**TASK GOAL**
Please return every line of the records below that holds the word "Long".

Start of GIVEN ENTRIES

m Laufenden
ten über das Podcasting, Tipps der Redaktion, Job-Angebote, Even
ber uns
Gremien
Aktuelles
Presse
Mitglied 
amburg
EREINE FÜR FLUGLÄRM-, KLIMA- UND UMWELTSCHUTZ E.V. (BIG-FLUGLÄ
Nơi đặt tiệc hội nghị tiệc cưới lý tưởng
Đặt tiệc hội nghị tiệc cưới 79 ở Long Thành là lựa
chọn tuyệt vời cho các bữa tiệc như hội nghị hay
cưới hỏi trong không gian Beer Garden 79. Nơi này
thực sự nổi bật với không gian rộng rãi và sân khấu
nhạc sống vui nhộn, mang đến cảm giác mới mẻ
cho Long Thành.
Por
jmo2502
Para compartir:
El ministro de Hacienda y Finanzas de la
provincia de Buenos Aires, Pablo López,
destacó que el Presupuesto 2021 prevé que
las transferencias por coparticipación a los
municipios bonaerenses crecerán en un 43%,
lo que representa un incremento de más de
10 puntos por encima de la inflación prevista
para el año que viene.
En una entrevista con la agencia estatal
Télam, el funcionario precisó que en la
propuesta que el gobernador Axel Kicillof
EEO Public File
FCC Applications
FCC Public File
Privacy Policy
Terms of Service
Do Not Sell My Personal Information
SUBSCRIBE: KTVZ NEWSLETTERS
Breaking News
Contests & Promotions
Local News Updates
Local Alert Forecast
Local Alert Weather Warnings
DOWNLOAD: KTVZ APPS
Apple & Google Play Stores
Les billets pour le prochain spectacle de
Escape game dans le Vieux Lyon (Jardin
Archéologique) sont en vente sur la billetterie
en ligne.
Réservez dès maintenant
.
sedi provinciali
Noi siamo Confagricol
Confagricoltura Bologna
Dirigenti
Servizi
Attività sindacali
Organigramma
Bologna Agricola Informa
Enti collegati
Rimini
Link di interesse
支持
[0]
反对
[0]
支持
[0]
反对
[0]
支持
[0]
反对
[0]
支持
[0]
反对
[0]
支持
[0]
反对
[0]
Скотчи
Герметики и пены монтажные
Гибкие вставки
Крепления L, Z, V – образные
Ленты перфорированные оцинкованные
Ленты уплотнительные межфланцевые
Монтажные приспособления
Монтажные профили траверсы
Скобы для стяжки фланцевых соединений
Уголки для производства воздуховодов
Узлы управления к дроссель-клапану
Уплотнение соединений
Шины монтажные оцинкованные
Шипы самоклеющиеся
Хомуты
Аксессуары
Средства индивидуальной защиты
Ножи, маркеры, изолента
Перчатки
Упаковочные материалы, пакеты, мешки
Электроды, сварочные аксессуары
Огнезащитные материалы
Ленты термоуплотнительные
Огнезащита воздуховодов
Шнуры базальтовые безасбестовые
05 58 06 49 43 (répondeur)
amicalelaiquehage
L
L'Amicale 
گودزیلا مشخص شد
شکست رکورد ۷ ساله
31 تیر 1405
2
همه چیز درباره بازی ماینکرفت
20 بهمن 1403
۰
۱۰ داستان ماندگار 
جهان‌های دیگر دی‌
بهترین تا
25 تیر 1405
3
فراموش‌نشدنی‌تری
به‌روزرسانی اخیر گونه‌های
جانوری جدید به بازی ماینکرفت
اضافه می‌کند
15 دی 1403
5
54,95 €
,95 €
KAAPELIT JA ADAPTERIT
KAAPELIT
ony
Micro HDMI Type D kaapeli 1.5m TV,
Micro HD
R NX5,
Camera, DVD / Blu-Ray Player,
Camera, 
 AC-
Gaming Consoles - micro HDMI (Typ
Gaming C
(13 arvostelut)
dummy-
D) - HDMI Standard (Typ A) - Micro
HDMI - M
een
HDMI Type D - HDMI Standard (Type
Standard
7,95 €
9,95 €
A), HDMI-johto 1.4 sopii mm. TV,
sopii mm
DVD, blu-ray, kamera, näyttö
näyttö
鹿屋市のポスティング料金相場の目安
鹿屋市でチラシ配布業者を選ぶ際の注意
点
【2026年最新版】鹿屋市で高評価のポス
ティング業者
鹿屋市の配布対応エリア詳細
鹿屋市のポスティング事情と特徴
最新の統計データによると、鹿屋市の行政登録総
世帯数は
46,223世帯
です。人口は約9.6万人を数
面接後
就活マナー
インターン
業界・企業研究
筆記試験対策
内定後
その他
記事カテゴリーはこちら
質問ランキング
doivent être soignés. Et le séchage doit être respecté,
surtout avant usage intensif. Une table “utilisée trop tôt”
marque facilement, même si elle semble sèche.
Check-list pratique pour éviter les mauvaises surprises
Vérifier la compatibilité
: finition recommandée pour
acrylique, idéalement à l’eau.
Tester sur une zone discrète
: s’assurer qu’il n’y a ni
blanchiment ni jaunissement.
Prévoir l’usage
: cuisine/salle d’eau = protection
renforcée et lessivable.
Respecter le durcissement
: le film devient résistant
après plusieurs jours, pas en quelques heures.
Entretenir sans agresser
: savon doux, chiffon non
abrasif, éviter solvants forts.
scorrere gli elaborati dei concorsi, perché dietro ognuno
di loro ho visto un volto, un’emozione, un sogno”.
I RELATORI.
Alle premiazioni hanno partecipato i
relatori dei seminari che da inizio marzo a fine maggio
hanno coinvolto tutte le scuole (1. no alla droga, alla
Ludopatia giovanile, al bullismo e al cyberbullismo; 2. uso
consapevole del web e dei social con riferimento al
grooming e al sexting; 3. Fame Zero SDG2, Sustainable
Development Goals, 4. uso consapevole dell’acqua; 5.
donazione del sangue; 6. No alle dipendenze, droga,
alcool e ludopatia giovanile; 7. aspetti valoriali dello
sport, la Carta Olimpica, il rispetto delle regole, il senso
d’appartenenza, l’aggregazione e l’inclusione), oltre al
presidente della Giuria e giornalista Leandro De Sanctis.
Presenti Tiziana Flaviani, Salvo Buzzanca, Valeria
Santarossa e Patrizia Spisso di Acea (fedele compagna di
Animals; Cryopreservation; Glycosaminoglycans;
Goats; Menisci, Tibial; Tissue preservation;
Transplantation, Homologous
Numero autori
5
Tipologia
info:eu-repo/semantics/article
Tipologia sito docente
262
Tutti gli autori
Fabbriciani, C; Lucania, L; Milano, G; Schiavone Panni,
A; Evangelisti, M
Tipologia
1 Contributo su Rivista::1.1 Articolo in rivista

End of GIVEN ENTRIES

**REPLY TO THE TASK**
Đặt tiệc hội nghị tiệc cưới 79 ở Long Thành là lựa
cho Long Thành.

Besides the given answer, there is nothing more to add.